|Home | About | Journals | Submit | Contact Us | Français|
In an effort to comprehensively characterize the functional elements within the genomes of the important model organisms Drosophila melanogaster and Caenorhabditis elegans, the NHGRI model organism Encyclopaedia of DNA Elements (modENCODE) consortium has generated an enormous library of genomic data along with detailed, structured information on all aspects of the experiments. The modMine database (http://intermine.modencode.org) described here has been built by the modENCODE Data Coordination Center to allow the broader research community to (i) search for and download data sets of interest among the thousands generated by modENCODE; (ii) access the data in an integrated form together with non-modENCODE data sets; and (iii) facilitate fine-grained analysis of the above data.

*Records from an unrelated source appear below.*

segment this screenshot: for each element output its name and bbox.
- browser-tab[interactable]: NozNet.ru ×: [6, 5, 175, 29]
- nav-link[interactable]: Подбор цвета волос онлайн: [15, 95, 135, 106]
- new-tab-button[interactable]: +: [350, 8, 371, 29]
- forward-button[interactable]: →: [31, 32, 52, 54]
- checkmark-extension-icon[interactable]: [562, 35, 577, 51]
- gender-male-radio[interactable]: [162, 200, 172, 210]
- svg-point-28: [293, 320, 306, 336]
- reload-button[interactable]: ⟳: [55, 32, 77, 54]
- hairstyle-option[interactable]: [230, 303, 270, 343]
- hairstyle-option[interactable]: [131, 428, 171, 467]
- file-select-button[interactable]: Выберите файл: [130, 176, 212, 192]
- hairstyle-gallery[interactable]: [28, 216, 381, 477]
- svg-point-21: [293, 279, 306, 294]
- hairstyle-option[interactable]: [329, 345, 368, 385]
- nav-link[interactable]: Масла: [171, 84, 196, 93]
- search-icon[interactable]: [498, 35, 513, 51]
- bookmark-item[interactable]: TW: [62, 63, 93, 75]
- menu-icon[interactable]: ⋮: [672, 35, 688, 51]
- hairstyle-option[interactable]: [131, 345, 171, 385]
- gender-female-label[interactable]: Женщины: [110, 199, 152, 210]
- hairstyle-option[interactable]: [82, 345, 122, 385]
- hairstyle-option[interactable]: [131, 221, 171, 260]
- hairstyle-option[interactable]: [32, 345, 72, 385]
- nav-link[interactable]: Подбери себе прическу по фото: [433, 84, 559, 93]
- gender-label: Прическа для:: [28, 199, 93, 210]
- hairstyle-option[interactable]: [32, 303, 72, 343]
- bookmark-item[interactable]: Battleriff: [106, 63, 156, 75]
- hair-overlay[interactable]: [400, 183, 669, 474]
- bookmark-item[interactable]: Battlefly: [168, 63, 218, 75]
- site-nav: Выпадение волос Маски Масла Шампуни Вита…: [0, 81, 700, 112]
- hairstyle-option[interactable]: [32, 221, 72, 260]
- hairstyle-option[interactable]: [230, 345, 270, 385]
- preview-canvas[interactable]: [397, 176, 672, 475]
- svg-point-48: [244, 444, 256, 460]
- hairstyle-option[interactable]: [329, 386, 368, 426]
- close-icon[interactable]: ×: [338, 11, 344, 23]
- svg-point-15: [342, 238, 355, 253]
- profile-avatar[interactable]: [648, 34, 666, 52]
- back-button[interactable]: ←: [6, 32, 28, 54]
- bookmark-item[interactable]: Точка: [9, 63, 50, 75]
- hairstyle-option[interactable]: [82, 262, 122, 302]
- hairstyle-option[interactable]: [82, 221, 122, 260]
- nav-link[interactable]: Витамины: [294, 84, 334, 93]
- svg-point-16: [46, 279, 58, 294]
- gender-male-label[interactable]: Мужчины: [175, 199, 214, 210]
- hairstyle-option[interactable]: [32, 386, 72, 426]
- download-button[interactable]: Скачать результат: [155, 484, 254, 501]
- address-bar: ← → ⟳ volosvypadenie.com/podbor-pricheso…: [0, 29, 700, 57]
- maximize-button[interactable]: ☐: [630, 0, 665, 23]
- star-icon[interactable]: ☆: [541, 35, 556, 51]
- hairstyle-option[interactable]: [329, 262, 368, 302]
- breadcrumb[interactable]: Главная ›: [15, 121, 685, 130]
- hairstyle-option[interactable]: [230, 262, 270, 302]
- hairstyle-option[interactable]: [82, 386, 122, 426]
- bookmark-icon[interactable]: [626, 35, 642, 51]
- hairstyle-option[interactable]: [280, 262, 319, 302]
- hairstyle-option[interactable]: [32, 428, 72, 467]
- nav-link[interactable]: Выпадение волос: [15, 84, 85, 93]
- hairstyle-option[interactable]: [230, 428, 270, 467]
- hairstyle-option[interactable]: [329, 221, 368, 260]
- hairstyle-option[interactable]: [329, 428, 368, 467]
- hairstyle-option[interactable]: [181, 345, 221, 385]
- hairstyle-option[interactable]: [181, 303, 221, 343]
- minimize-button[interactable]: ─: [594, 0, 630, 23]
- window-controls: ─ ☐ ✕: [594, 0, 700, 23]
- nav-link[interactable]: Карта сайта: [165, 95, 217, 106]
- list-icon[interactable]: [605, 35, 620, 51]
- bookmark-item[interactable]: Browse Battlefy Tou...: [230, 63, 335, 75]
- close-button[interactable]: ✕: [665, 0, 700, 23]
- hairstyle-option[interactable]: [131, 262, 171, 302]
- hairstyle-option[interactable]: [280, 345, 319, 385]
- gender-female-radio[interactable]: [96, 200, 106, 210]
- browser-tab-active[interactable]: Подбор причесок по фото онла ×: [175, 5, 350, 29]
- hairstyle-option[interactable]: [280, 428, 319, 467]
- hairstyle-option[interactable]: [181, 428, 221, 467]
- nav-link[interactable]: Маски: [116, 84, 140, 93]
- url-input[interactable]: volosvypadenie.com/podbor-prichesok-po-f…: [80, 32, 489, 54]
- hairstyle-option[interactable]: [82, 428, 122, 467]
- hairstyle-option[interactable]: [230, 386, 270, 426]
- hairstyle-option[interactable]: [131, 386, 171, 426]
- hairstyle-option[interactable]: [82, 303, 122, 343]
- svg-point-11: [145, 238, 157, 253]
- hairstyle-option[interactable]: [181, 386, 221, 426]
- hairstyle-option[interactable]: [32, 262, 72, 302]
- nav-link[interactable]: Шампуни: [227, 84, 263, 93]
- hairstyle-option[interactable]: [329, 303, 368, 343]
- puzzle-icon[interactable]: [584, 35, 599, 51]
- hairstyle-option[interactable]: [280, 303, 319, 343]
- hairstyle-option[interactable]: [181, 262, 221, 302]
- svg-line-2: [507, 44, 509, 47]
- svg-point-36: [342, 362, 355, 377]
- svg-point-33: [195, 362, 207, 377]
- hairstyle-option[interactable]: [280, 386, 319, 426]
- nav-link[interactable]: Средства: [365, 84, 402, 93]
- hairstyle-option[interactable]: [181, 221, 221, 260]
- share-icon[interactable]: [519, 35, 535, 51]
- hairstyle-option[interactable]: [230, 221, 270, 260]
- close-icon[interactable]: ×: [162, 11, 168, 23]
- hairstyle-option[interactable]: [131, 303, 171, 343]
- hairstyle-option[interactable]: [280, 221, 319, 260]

The sophisticated search features are possible because of the collection of extensive experimental metadata by the consortium. Interfaces are provided to allow both biologists and bioinformaticians to exploit these rich modENCODE data sets now available via modMine.
The NHGRI model organism Encyclopaedia of DNA Elements (modENCODE) project (1, http://www.modencode.org) aims to provide the biological research community with a comprehensive encyclopaedia of genomic functional elements for the model organisms Caenorhabditis elegans and Drosophila melanogaster (2,3). The consortium’s research composed of 11 primary projects divided between fly and worm, spans a wide diversity of genomic structures and functions including: identification of novel genes; annotation of gene parts including introns, exons, 5′ and 3′ regulatory elements, alternative splicing and complete gene models; mRNA and ncRNA expression profiles; transcription factor binding sites; profiles of histone modification and chromatin structure; and origins of DNA replication (only D. melanogaster).
The project has employed a diverse and constantly improved set of experimental strategies to keep pace with technology. For example, while microarrays were commonly used to acquire data early on, by the end of the project sequencing by synthesis or ligation (or ‘next generation sequencing’), platforms were being used for most of the data collection including Chromatin immunopurification (ChIP) studies to map transcription factor binding sites and domains of histone modification, as well as to help determine gene structure and measure gene expression. So that the provenance of all data may be clearly understood, the ordered set of protocols along with key parameters are available for each data set, including the computation methods used to process data and, for example, call peaks within ChIP-seq data.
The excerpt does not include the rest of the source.